START GIVEN ENTRIES

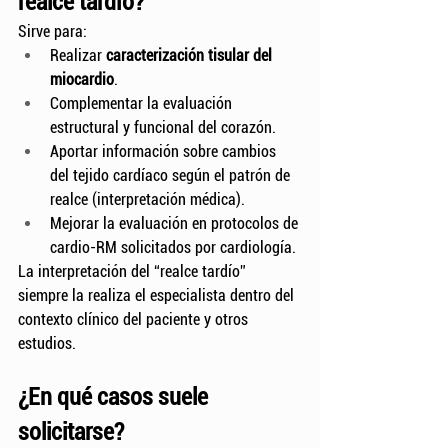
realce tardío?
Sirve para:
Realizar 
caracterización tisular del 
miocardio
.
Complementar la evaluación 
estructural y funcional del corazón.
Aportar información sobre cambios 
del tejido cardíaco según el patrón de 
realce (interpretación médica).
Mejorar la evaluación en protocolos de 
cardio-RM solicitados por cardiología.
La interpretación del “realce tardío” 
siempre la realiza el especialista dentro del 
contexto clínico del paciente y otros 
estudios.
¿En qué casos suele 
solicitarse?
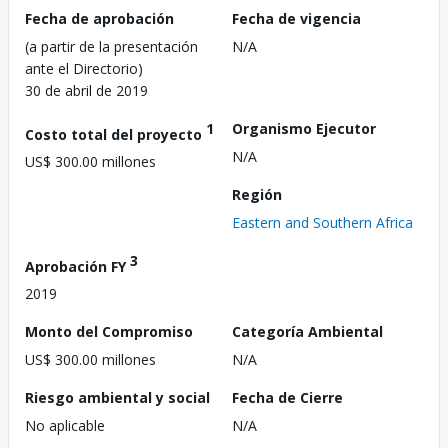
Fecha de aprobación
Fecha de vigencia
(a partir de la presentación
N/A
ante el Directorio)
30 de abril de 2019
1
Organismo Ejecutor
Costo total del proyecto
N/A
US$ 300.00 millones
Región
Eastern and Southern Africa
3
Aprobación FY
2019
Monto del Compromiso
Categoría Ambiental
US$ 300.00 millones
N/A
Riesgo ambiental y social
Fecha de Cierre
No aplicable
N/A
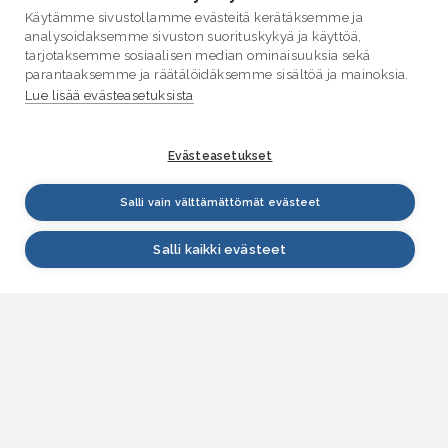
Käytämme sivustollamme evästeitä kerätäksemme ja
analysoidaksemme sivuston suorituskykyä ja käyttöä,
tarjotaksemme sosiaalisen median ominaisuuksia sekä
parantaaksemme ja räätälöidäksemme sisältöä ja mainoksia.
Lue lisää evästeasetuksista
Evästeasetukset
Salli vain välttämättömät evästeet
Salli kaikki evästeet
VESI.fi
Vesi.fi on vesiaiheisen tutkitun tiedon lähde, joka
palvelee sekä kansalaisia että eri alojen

END GIVEN ENTRIES
START GIVEN ENTRIES

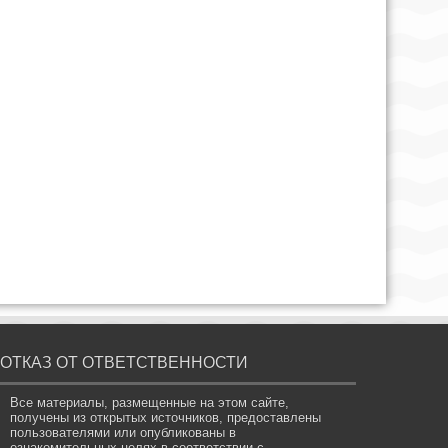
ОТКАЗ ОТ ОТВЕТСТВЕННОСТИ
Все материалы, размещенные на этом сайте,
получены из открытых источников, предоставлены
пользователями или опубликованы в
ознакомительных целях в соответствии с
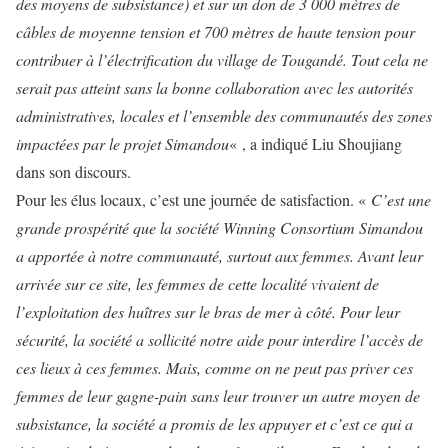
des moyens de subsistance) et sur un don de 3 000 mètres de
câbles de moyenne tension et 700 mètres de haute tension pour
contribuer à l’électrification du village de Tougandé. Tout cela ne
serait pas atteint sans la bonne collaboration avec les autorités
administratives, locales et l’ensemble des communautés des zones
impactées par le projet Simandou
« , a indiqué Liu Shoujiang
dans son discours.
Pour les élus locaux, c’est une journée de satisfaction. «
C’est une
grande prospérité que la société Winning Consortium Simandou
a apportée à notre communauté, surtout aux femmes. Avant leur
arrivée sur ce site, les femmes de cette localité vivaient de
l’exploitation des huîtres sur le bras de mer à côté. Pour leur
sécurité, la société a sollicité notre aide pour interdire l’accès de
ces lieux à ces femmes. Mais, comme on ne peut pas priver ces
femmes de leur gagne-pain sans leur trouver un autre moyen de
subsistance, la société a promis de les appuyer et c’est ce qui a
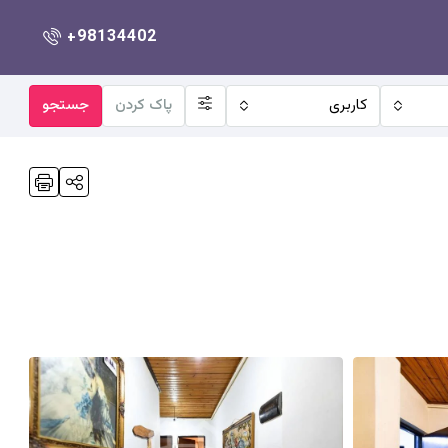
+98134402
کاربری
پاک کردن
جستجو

END GIVEN ENTRIES

WHAT YOU ARE ASKED TO DO:
Filter the records for lines containing the word "femmes" and copy each one.

ANSWER SPACE:
a apportée à notre communauté, surtout aux femmes. Avant leur
arrivée sur ce site, les femmes de cette localité vivaient de
ces lieux à ces femmes. Mais, comme on ne peut pas priver ces
femmes de leur gagne-pain sans leur trouver un autre moyen de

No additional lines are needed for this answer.